Are they drinking alcohol? I highly recommend anyone who is reading this article to read about what alcohol does to the body and mind. There is virtually endless literature about this subject. For starters, look for references in medical nutritional and/or psychiatric journals. If your clients are drinking alcohol, they’re not even in the game.

The negative effects of alcohol are so vast that it’s analogous to getting cash at the ATM, writing a check and making a debit card purchase simultaneously. Alcohol impedes cognitive function and nervous system function. It can alter brain chemistry, and by compromising proper chemical levels in the brain, proper brain wave function decreases– which will then impair the overall cognitive ability to handle stress. Alcohol is toxic the liver (think: “intoxicated”). The visceral effects of alcohol then progress to the musculoskeletal system. When the liver becomes toxic, it often reflexes to the right shoulder. One sign of liver toxicity is chronic shoulder pain. Alcohol also depletes vital nutrients and oh yeah, it is expensive!

Indeed, it is necessary to learn to understand your clients from a holistic perspective. That’s how you can ultimately be in a position to help them. We aren’t mechanics. We can’t just give them the results they want. We have to guide them. We are integrated beings of body, mind and spirit. The three components cannot be separated. They are all vital to overall health. This is the reality of life.
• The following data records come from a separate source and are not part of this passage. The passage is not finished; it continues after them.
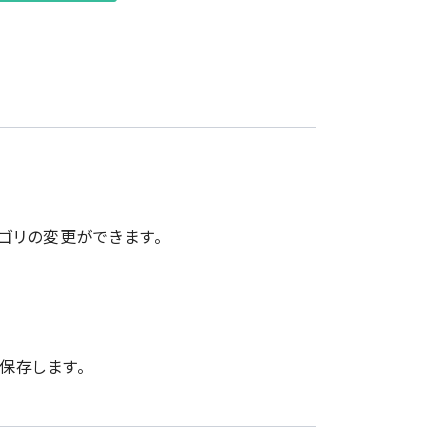
ゴリの変更ができます。
保存します。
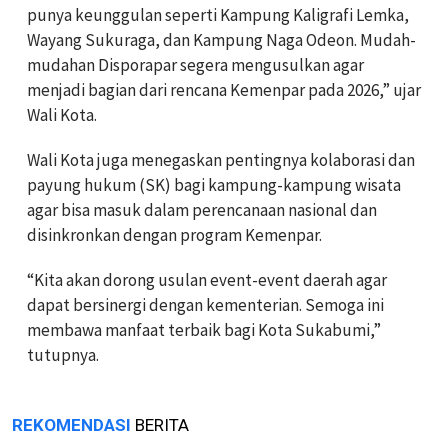
punya keunggulan seperti Kampung Kaligrafi Lemka,
Wayang Sukuraga, dan Kampung Naga Odeon. Mudah-
mudahan Disporapar segera mengusulkan agar
menjadi bagian dari rencana Kemenpar pada 2026,” ujar
Wali Kota.
Wali Kota juga menegaskan pentingnya kolaborasi dan
payung hukum (SK) bagi kampung-kampung wisata
agar bisa masuk dalam perencanaan nasional dan
disinkronkan dengan program Kemenpar.
“Kita akan dorong usulan event-event daerah agar
dapat bersinergi dengan kementerian. Semoga ini
membawa manfaat terbaik bagi Kota Sukabumi,”
tutupnya.
REKOMENDASI
BERITA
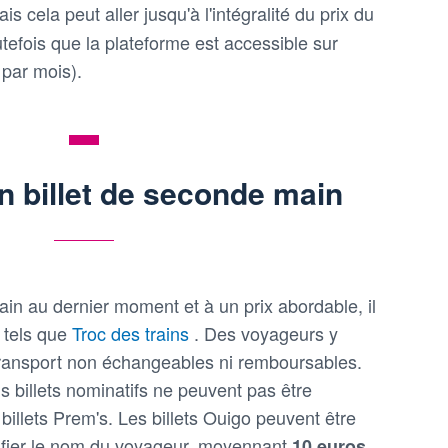
ais cela peut aller jusqu'à l'intégralité du prix du
outefois que la plateforme est accessible sur
par mois).
s
n billet de seconde main
rain au dernier moment et à un prix abordable, il
e tels que
Troc des trains
. Des voyageurs y
 transport non échangeables ni remboursables.
ns billets nominatifs ne peuvent pas être
 billets Prem's. Les billets Ouigo peuvent être
ifier le nom du voyageur, moyennant
.
10 euros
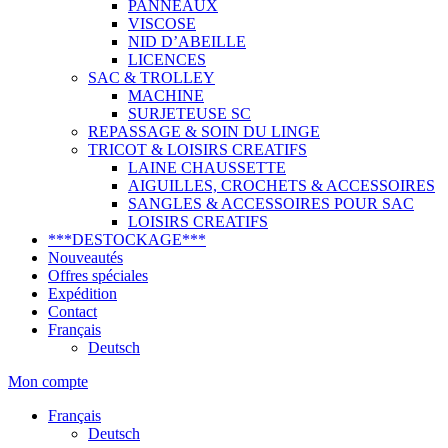
PANNEAUX
VISCOSE
NID D’ABEILLE
LICENCES
SAC & TROLLEY
MACHINE
SURJETEUSE SC
REPASSAGE & SOIN DU LINGE
TRICOT & LOISIRS CREATIFS
LAINE CHAUSSETTE
AIGUILLES, CROCHETS & ACCESSOIRES
SANGLES & ACCESSOIRES POUR SAC
LOISIRS CREATIFS
***DESTOCKAGE***
Nouveautés
Offres spéciales
Expédition
Contact
Français
Deutsch
Mon compte
Français
Deutsch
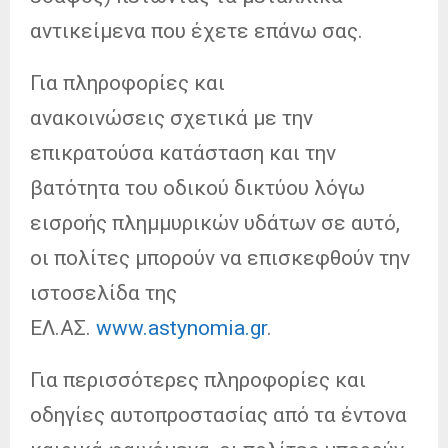
αντικείμενα που έχετε επάνω σας.
Για πληροφορίες και
ανακοινώσεις σχετικά με την
επικρατούσα κατάσταση και την
βατότητα του οδικού δικτύου λόγω
εισροής πλημμυρικών υδάτων σε αυτό,
οι πολίτες μπορούν να επισκεφθούν την
ιστοσελίδα της
ΕΛ.ΑΣ.
www.astynomia.gr
.
Για περισσότερες πληροφορίες και
οδηγίες αυτοπροστασίας από τα έντονα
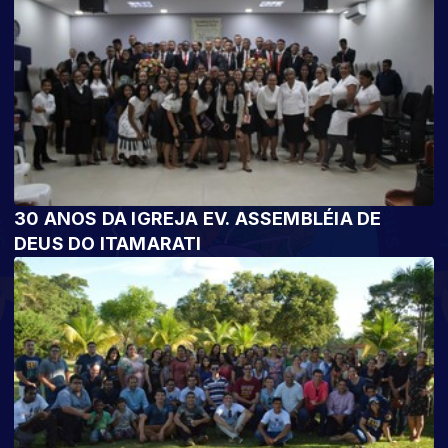
30 ANOS DA IGREJA EV. ASSEMBLÉIA DE
DEUS DO ITAMARATI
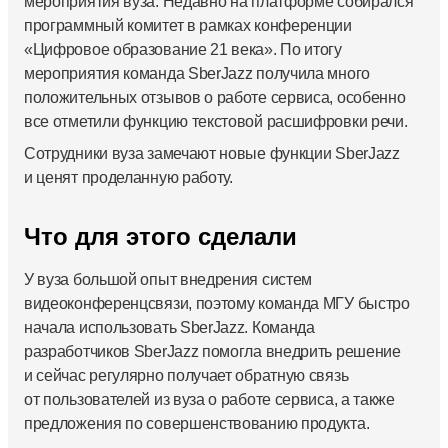
мероприятия вуза. Недавно на платформе собирался
программный комитет в рамках конференции
«Цифровое образование 21 века». По итогу
мероприятия команда SberJazz получила много
положительных отзывов о работе сервиса, особенно
все отметили функцию текстовой расшифровки речи.
Сотрудники вуза замечают новые функции SberJazz
и ценят проделанную работу.
Что для этого сделали
У вуза большой опыт внедрения систем
видеоконференцсвязи, поэтому команда МГУ быстро
начала использовать SberJazz. Команда
разработчиков SberJazz помогла внедрить решение
и сейчас регулярно получает обратную связь
от пользователей из вуза о работе сервиса, а также
предложения по совершенствованию продукта.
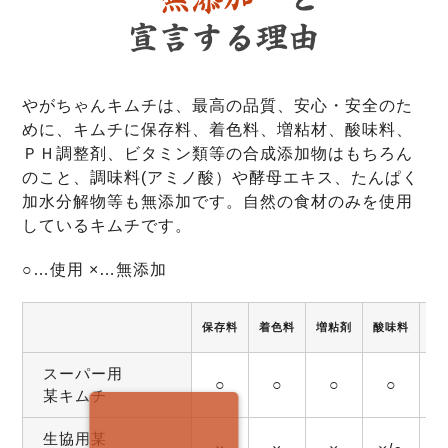
やがちゃんキムチは、最高の品質、安心・安全のた
めに、キムチに保存料、着色料、増粘材、酸味料、
ＰＨ調整剤、ビタミン類等の合成添加物はもちろん
のこと、調味料(アミノ酸）や酵母エキス、たんぱく
加水分解物等も無添加です。自然の食材のみを使用
しているキムチです。
○…使用 ×…無添加
保存料
着色料
増粘剤
酸味料
調
スーパー用
○
○
○
○
某キムチ
生協用某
When life is out of order, so then is the body (unless there is cheating and that is a whole other subject). When you help your clients get their lives in order, then and only then will they be ready to work out.

References:

  1. “Alcohol Research and Health,” Department of Health and Human Services, 1999.
  2. Chek, Paul. “Flatten Your Abs Forever”. Video. CHEK Institute.
  3. Wilson, James L. PhD. Adrenal Fatigue, the 21st Century Stress Syndrome. Petaluma, CA: Smart Publications, 2001.